# Data Type Conversion
Data type conversion starts when you first import data and continues on with the data wrangling process. When adding categorical variables and your own derived columns, this becomes an ongoing iterative process. 

In this exercise, we will clean up the automotive data from UCI, exposing you to some new key functions such as mutate(), and as.factor(). We will walk through the process step-by-step looking at the data and determining what data is important and how it should be transformed. The end results in a data analysis of the newly cleaned data showing the relationship between diesel and gas engines and their highway gas mileage performance.



## R Features
* library()
* read_csv()
* glimpse()
* summary()
* mutate()
* as.factor()
* fct_drop()
* drop_na()
* as.integer()
* ggplot()
* geom_jitter()
* geom_smooth()
* filter()
* facet_grid()

## Datasets
* automotive from UCI


# L03-5-Data Type Conversion
## Assignment Instructions
Rename with your name in place of Studentname and make your edits and updates here.


In [None]:
# Load libraries
library(___) # forcats
library(___) # tidyverse

## UCI Automobile Data Set

Manually explore UCI and a description of the data in your web browser. 

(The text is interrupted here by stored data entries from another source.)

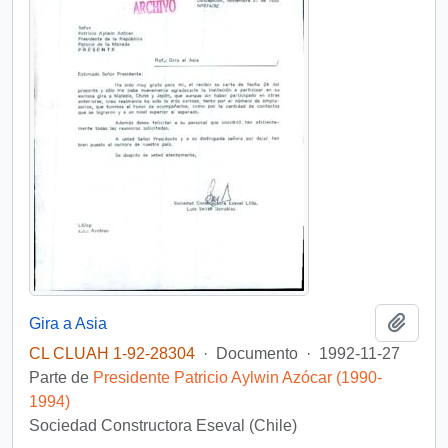
Añadi
Gira a Asia
CL CLUAH 1-92-28304
·
Documento
·
1992-11-27
Parte de
Presidente Patricio Aylwin Azócar (1990-
1994)
Sociedad Constructora Eseval (Chile)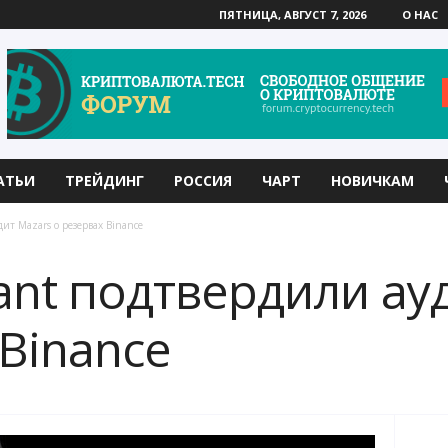
ПЯТНИЦА, АВГУСТ 7, 2026
О НАС
АТЬИ
ТРЕЙДИНГ
РОССИЯ
ЧАРТ
НОВИЧКАМ
ит Mazars о резервах Binance
ant подтвердили ау
 Binance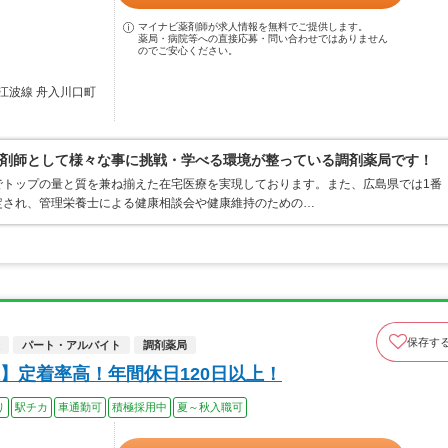
マイナビ薬剤師が求人情報を無料でご提供します。
薬局・病院等への直接応募・問い合わせではありません
のでご安心ください。
江波線 舟入川口町
剤師として様々な事に挑戦・学べる環境が整っている調剤薬局です！
でトップの量と質を兼ね揃えた在宅医療を実現しております。また、広島県では1番
定され、管理栄養士による健康相談会や健康維持のための…
保存す
パート・アルバイト
調剤薬局
】定着率高！年間休日120日以上！
り
駅チカ
車通勤可
積極採用中
夏～秋入職可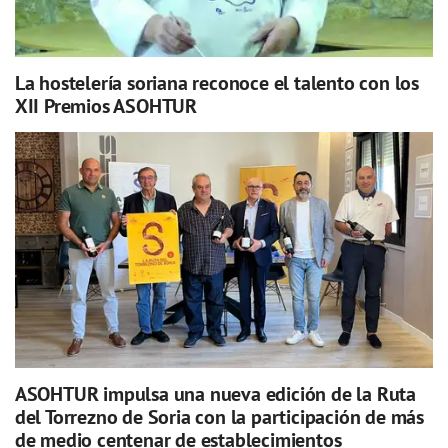
La hostelería soriana reconoce el talento con los
XII Premios ASOHTUR
ASOHTUR impulsa una nueva edición de la Ruta
del Torrezno de Soria con la participación de más
de medio centenar de establecimientos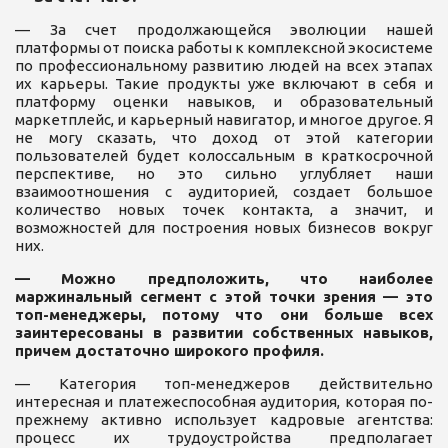
— За счет продолжающейся эволюции нашей
платформы от поиска работы к комплексной экосистеме
по профессиональному развитию людей на всех этапах
их карьеры. Такие продукты уже включают в себя и
платформу оценки навыков, и образовательный
маркетплейс, и карьерный навигатор, и многое другое. Я
не могу сказать, что доход от этой категории
пользователей будет колоссальным в краткосрочной
перспективе, но это сильно углубляет наши
взаимоотношения с аудиторией, создает большое
количество новых точек контакта, а значит, и
возможностей для построения новых бизнесов вокруг
них.
— Можно предположить, что наиболее
маржинальный сегмент с этой точки зрения — это
топ-менеджеры, потому что они больше всех
заинтересованы в развитии собственных навыков,
причем достаточно широкого профиля.
— Категория топ-менеджеров действительно
интересная и платежеспособная аудитория, которая по-
прежнему активно использует кадровые агентства:
процесс их трудоустройства предполагает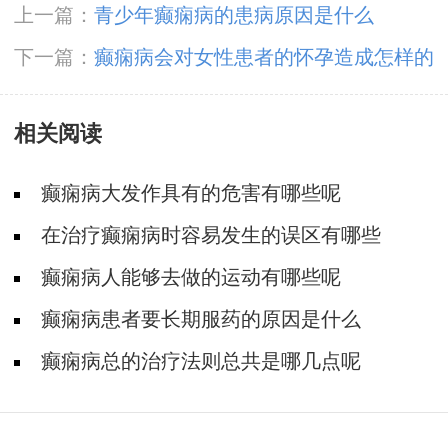
上一篇：
青少年癫痫病的患病原因是什么
下一篇：
癫痫病会对女性患者的怀孕造成怎样的
影响
相关阅读
癫痫病大发作具有的危害有哪些呢
在治疗癫痫病时容易发生的误区有哪些
癫痫病人能够去做的运动有哪些呢
癫痫病患者要长期服药的原因是什么
癫痫病总的治疗法则总共是哪几点呢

https://archive.ics.uci.edu/ml/datasets/Automobile

Did you notice where the column names were stored? 

In [None]:
# Load the UCI auto data
# store auto.csv in df_auto
___ <- ___("___")

In [None]:
# Glimpse data frame
___

Look at the above information carefully. This is where you can start to determine the following:
•	Which columns you are interested in and which you can ignore
•	For the columns of interest, what are the most appropriate data types
•	For columns that we want to change the data type, is there any data cleaning needed first
•	Determine how many missing values and how to best handle them



## select()
I am interested in analyzing fuel economy in conjunction with vehicle and engine size. Columns that come to mind are:
* fuel_type
* drive_wheels
* curb_weight
* engine_type
* num_of_cylinders
* engine_size
* fuel_system
* horsepower
* city_mpg
* highway_mpg

In [None]:
# Create a new df with
# just the columns of interest above
# Use select()
___ <- ___ %>% 
   ___(___, drive_wheels, 
          curb_weight, engine_type, 
          num_of_cylinders, engine_size, 
          fuel_system, horsepower, 
          city_mpg, ___)

# Glimpse result
___

## summary()
Another useful function similar to glimpse is summary(). It gives some statistics and an idea of missing values. These concepts will be covered in the stats lessons in the course. Here we will just take a peek.

In [None]:
# Run summary() on df
___(___)

There is a lot of information in summary(). When in the context of data cleaning and data type conversion, I am looking for missing values or unexpected min or max outliers. I don't see much here. The work we have to do is on the character columns and unfortunately summary() doesn't provide much insight. 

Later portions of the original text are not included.